Planning Commissioner Pierluigi Oliverio expressed cautious optimism about Google’s proposal, and said he had concerns that the tech giant wouldn’t meet the 7.3 million square-foot target for office development. Falling short of this goal could exacerbate the city’s jobs-housing imbalance.
The commission also approved the city’s Diridon Station Area Plan, which would increase building height limits and allow for up to 13,519 units of housing, a quarter of which would be affordable. The Google project is a key part of that plan.
Dozens of residents tuned in to the virtual meeting to support Google’s proposal, most of them lauding the tech giant’s plans to build homes and de-emphasize car traffic.

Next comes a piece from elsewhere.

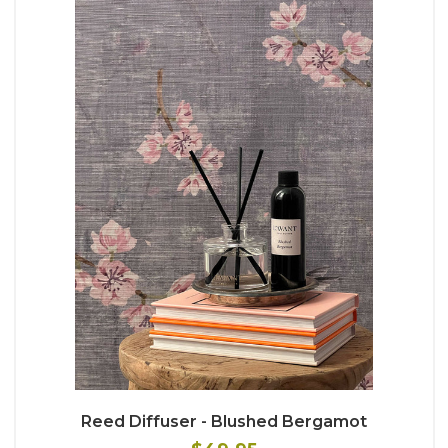
Reed Diffuser - Blushed Bergamot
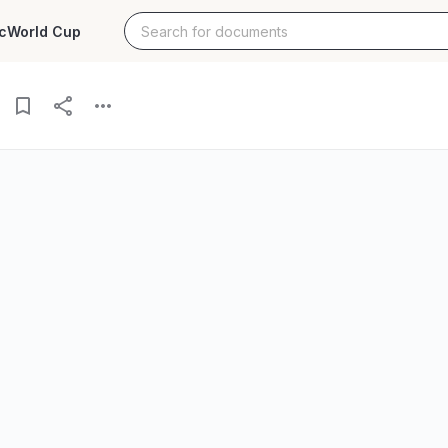
c
World Cup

“As a downtown resident and mother to a precious little girl, I want to see a vibrant community,” said Karen Philbrick, executive director of the Mineta Transportation Institute and columnist for San José Spotlight. “Urban lifestyles are changing… we do not want more parking that promotes the use of single-occupancy vehicles.”
The proposed project features 4,000 to 5,900 housing units, 7.3 million square feet of office space, 15 acres of parks and a 30,000-50,000 square foot community center near Diridon Station in downtown San Jose. Google has also offered the city four plots of land to build about 800 affordable housing units and will pay an estimated $87 million in commercial linkage fees, a per-square-foot fee on office and industrial buildings to fund affordable housing.
News around the tech giant’s proposal has accelerated in recent months as the project nears its final hearing before the San Jose City Council, tentatively scheduled for May 25.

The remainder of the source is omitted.